** Opening MATERIAL FOR THIS TASK block **

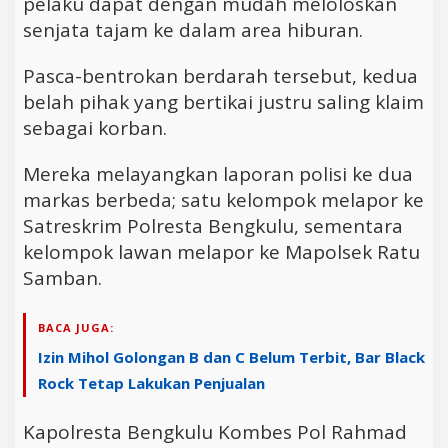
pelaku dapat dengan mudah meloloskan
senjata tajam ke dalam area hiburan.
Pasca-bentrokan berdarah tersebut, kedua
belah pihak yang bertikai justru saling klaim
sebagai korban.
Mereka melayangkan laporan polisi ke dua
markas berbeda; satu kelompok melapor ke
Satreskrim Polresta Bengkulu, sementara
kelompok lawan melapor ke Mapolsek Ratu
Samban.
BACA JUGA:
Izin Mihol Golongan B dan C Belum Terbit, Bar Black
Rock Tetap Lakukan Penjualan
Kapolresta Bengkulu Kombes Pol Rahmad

** Closing MATERIAL FOR THIS TASK block **
** Opening MATERIAL FOR THIS TASK block **

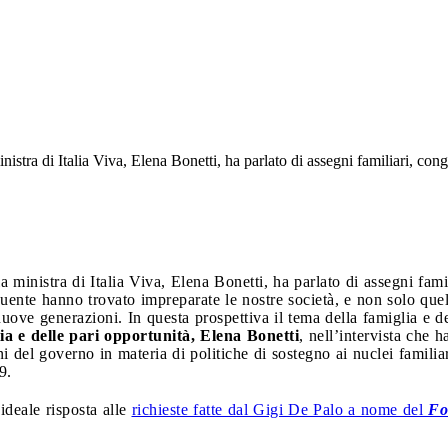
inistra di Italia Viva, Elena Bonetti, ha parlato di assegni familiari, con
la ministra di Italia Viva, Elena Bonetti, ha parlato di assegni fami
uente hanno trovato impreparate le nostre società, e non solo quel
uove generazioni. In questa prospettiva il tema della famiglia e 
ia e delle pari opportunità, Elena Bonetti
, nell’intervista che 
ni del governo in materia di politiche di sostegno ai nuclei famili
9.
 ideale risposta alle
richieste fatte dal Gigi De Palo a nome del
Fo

** Closing MATERIAL FOR THIS TASK block **
** Opening MATERIAL FOR THIS TASK block **

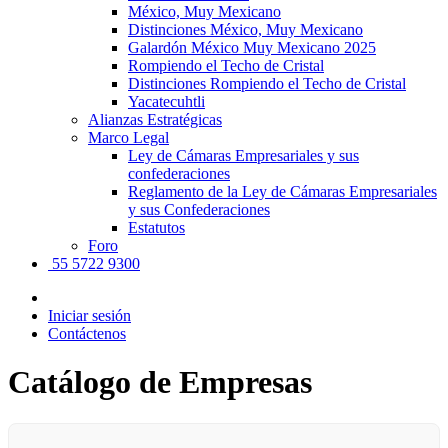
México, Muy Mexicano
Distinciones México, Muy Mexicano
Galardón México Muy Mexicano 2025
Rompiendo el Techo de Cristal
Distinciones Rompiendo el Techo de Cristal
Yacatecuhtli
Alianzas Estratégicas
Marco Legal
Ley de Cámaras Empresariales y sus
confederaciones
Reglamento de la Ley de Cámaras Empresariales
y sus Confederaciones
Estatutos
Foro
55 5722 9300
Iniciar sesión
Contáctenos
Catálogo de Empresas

** Closing MATERIAL FOR THIS TASK block **

ASSIGNMENT. Every line of the listing that includes "Cámaras" must be shown.

WRITTEN ANSWER.
Ley de Cámaras Empresariales y sus
Reglamento de la Ley de Cámaras Empresariales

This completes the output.